Skin diseases that are associated with cancer of the penis include Lichen Planus, Lichen Sclerosus (also known as Balanitis xerotica obliterans) and the precancerous conditions Bowen's Disease and Erythroplasia of Queyrat (collectively called "Carcinoma-in-Situ"). If left untreated these could lead to cancer, so it is important to see your doctor and receive the necessary treatment.

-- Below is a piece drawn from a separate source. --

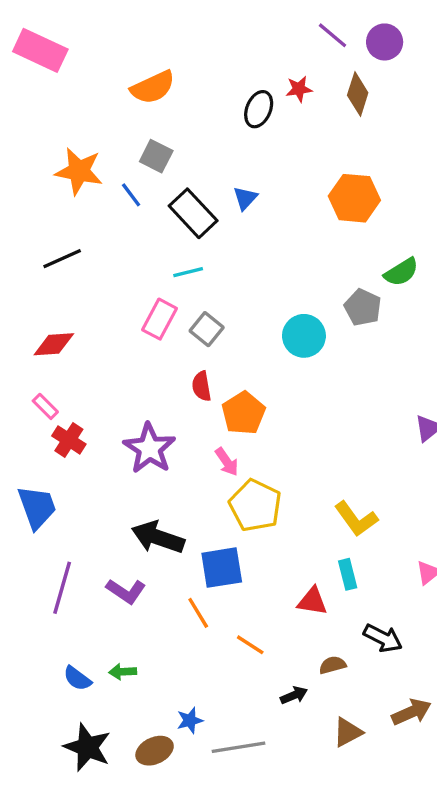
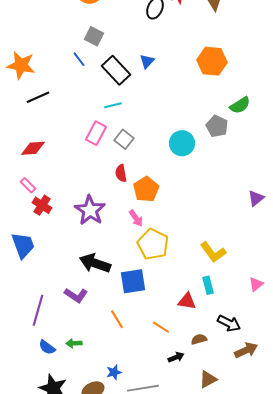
orange star: (79, 171) -> (21, 65), moved
purple line: (62, 588) -> (38, 310), moved
orange line: (198, 613) -> (117, 319), moved
orange line: (250, 645) -> (161, 327), moved
brown arrow: (411, 712) -> (246, 350), moved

It is much less common in men who have been circumcised soon after birth. This is because men who have not been circumcised may find it more difficult to pull back the foreskin enough to clean thoroughly underneath.
Your risk of developing cancer of the penis is greater if you smoke or you have a weakened immune system.
As with all cancers a healthy balanced diet, regular exercise and adequate sunshine are important.
WHAT TO LOOK OUT FOR?
It is important - as with any cancer - to get to know what feels normal, and watch out for any changes that don't go away:
A painless lump or ulcer on the penis that doesn't heal
A red rash under the foreskin
Flat growths of bluish brown colour
Difficulty in drawing back the foreskin (phimosis)
Unusual smelling discharge
Unexplained change in colour of the skin
Swollen lymph nodes in your groin area
Advanced cancer of the penis could lead to fatigue, stomach pains, aching bones and weight loss. Any of the above symptoms could be the cause of a number of other conditions, requiring their own treatment plan, and still need to be checked out by your GP.
WHAT TO DO IF YOU ARE WORRIED
Like most cancers, cancer of the penis is easiest to treat if it is diagnosed early, so if you have any worries, it is best to go to your doctor straight away.
You should not let your natural embarrassment get in the way - this visit could save your life!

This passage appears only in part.